Y entonces, inclinando la cabeza,
tapándome los ojos medio ciegos con las palmas de las manos, sucias de barro,
comencé a enumerar mis penas. Quería explicarle lo maravillosa que era mi
tierra, y lo terrible de su síncope negro, pero no encontré las palabras que
necesitaba. A borbotones, repitiéndome, balbuceé una serie de trivialidades, le
hablé de una casa quemada en la que hubo un tiempo en el que el brillo que el
sol dejaba en el parqué se reflejaba en un espejo inclinado. Parloteé de viejos
libros y tilos viejos, de pequeñeces, de mis primeros poemas escritos en un
cuaderno escolar color cobalto, de un gran peñasco gris, cubierto de frambuesas
salvajes en medio de un campo lleno de mariposas y escabiosas… pero no pude, no
acerté a expresar lo más importante.

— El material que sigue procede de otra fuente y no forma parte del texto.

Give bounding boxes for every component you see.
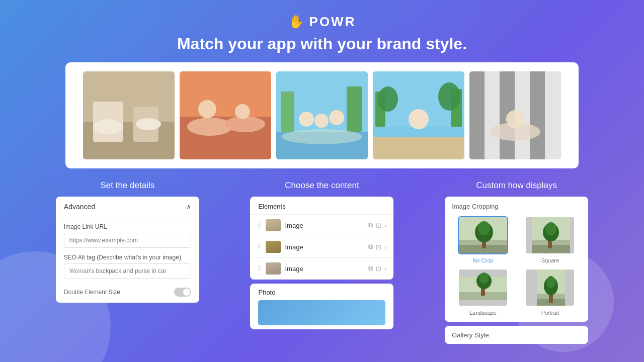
- seo-alt-label: SEO Alt tag (Describe what's in your ima…: [64, 254, 191, 261]
- drag-handle-icon: ⠿: [257, 222, 262, 229]
- element-name-2: Image: [285, 243, 364, 251]
- header: ✋ POWR Match your app with your brand st…: [0, 0, 644, 62]
- image-link-input[interactable]: [64, 233, 191, 248]
- drag-handle-icon-3: ⠿: [257, 265, 262, 272]
- columns-row: Set the details Advanced ∧ Image Link UR…: [0, 168, 644, 352]
- toggle-row: Double Element Size: [64, 288, 191, 297]
- svg-point-26: [438, 82, 460, 111]
- svg-point-5: [136, 118, 161, 130]
- panel-set-details: Set the details Advanced ∧ Image Link UR…: [56, 180, 199, 344]
- crop-thumb-square: [525, 216, 575, 254]
- panel-crop: Custom how displays Image Cropping: [445, 180, 588, 344]
- gallery-image-3: [276, 71, 368, 159]
- double-element-toggle[interactable]: [174, 288, 191, 297]
- crop-label-portrait: Portrait: [541, 310, 559, 316]
- element-name-3: Image: [285, 265, 364, 273]
- element-row-3: ⠿ Image ⧉ ⊡ ›: [250, 258, 393, 280]
- gallery-image-2: [180, 71, 271, 159]
- trash-icon[interactable]: ⊡: [376, 222, 381, 229]
- svg-point-11: [235, 104, 250, 119]
- svg-rect-15: [347, 86, 362, 132]
- element-row-2: ⠿ Image ⧉ ⊡ ›: [250, 236, 393, 258]
- section-title-crop: Custom how displays: [445, 180, 588, 191]
- element-name-1: Image: [285, 222, 364, 229]
- svg-point-56: [479, 273, 489, 284]
- section-title-content: Choose the content: [250, 180, 393, 191]
- copy-icon[interactable]: ⧉: [368, 221, 373, 229]
- copy-icon-2[interactable]: ⧉: [368, 243, 373, 251]
- crop-option-square[interactable]: Square: [519, 216, 582, 263]
- elements-header: Elements: [250, 197, 393, 215]
- svg-point-10: [198, 100, 216, 118]
- seo-alt-input[interactable]: [64, 263, 191, 279]
- arrow-right-icon-3[interactable]: ›: [384, 265, 386, 273]
- tagline: Match your app with your brand style.: [0, 35, 644, 53]
- crop-grid: No Crop: [452, 216, 581, 316]
- svg-point-50: [545, 222, 556, 235]
- crop-option-landscape[interactable]: Landscape: [452, 268, 514, 316]
- logo-row: ✋ POWR: [0, 14, 644, 30]
- arrow-right-icon-2[interactable]: ›: [384, 243, 386, 251]
- photo-thumb: [258, 300, 385, 325]
- trash-icon-3[interactable]: ⊡: [376, 265, 381, 273]
- elements-card: Elements ⠿ Image ⧉ ⊡ › ⠿ Image ⧉ ⊡ ›: [250, 197, 393, 280]
- advanced-title: Advanced: [64, 203, 95, 211]
- copy-icon-3[interactable]: ⧉: [368, 264, 373, 273]
- svg-point-18: [329, 110, 344, 125]
- crop-thumb-landscape: [458, 268, 508, 307]
- gallery-image-5: [469, 71, 561, 159]
- double-element-label: Double Element Size: [64, 289, 120, 296]
- advanced-header[interactable]: Advanced ∧: [56, 197, 199, 217]
- svg-point-16: [282, 129, 362, 144]
- crop-option-portrait[interactable]: Portrait: [519, 268, 582, 316]
- crop-label-square: Square: [541, 257, 559, 263]
- gallery-image-1: [83, 71, 175, 159]
- svg-point-37: [506, 110, 524, 128]
- image-link-label: Image Link URL: [64, 223, 191, 230]
- svg-point-19: [314, 114, 329, 128]
- svg-point-43: [478, 221, 490, 235]
- crop-thumb-no-crop: [458, 216, 508, 254]
- photo-label: Photo: [258, 289, 385, 296]
- panel-choose-content: Choose the content Elements ⠿ Image ⧉ ⊡ …: [250, 180, 393, 344]
- svg-point-8: [187, 118, 232, 136]
- svg-point-25: [378, 86, 398, 112]
- element-actions-1: ⧉ ⊡ ›: [368, 221, 386, 229]
- element-thumb-1: [266, 219, 281, 231]
- image-cropping-title: Image Cropping: [452, 203, 581, 210]
- gallery-style-bar: Gallery Style: [445, 326, 588, 344]
- gallery-strip: [65, 62, 579, 168]
- logo-text: POWR: [309, 14, 356, 30]
- svg-point-27: [409, 109, 429, 129]
- element-thumb-3: [266, 262, 281, 275]
- svg-point-17: [299, 112, 314, 127]
- element-actions-3: ⧉ ⊡ ›: [368, 264, 386, 273]
- drag-handle-icon-2: ⠿: [257, 243, 262, 250]
- crop-thumb-portrait: [525, 268, 575, 307]
- svg-point-4: [93, 119, 123, 134]
- section-title-details: Set the details: [56, 180, 199, 191]
- crop-label-landscape: Landscape: [469, 310, 497, 316]
- toggle-thumb: [183, 289, 190, 296]
- gallery-image-4: [373, 71, 464, 159]
- svg-point-63: [546, 276, 555, 288]
- svg-rect-14: [281, 92, 294, 132]
- crop-label-no-crop: No Crop: [472, 257, 493, 263]
- advanced-body: Image Link URL SEO Alt tag (Describe wha…: [56, 217, 199, 303]
- element-thumb-2: [266, 241, 281, 253]
- element-actions-2: ⧉ ⊡ ›: [368, 243, 386, 251]
- arrow-right-icon[interactable]: ›: [384, 222, 386, 229]
- gallery-style-label: Gallery Style: [452, 331, 489, 339]
- crop-option-no-crop[interactable]: No Crop: [452, 216, 514, 263]
- advanced-card: Advanced ∧ Image Link URL SEO Alt tag (D…: [56, 197, 199, 303]
- crop-card: Image Cropping: [445, 197, 588, 322]
- chevron-up-icon: ∧: [186, 203, 191, 211]
- trash-icon-2[interactable]: ⊡: [376, 243, 381, 251]
- element-row-1: ⠿ Image ⧉ ⊡ ›: [250, 215, 393, 236]
- photo-section: Photo: [250, 284, 393, 329]
- powr-logo-icon: ✋: [288, 14, 304, 30]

Me confundía, me trastabillaba, me quedaba
callado, comenzaba de nuevo, una y otra vez, en un hablar confuso que no
llevaba a ninguna parte, y le hablé de habitaciones en una casa de campo fría y
llena de ecos, le hablé de tilos, de mi primer amor, de abejorros durmiendo entre
las escabiosas. Me parecía que en cualquier momento, en cualquier momento, me
vendrían las palabras para decir aquello que quería, lo más importante, que
llegaría a poder contarle todo el dolor de mi tierra. Pero por alguna extraña
razón sólo me acordaba de minucias, de pequeñeces y detalles mundanos que no
acertaban a decir ni a llorar aquellas lágrimas corpulentas de fuego que yo
quería contar sin acertar a hacerlo…
Me quedé callado y alcé la cabeza.
El ángel esbozó una sonrisa atenta, silenciosa, contemplándome con celo desde
sus ojos alargados de diamante. Y supe entonces que me entendía.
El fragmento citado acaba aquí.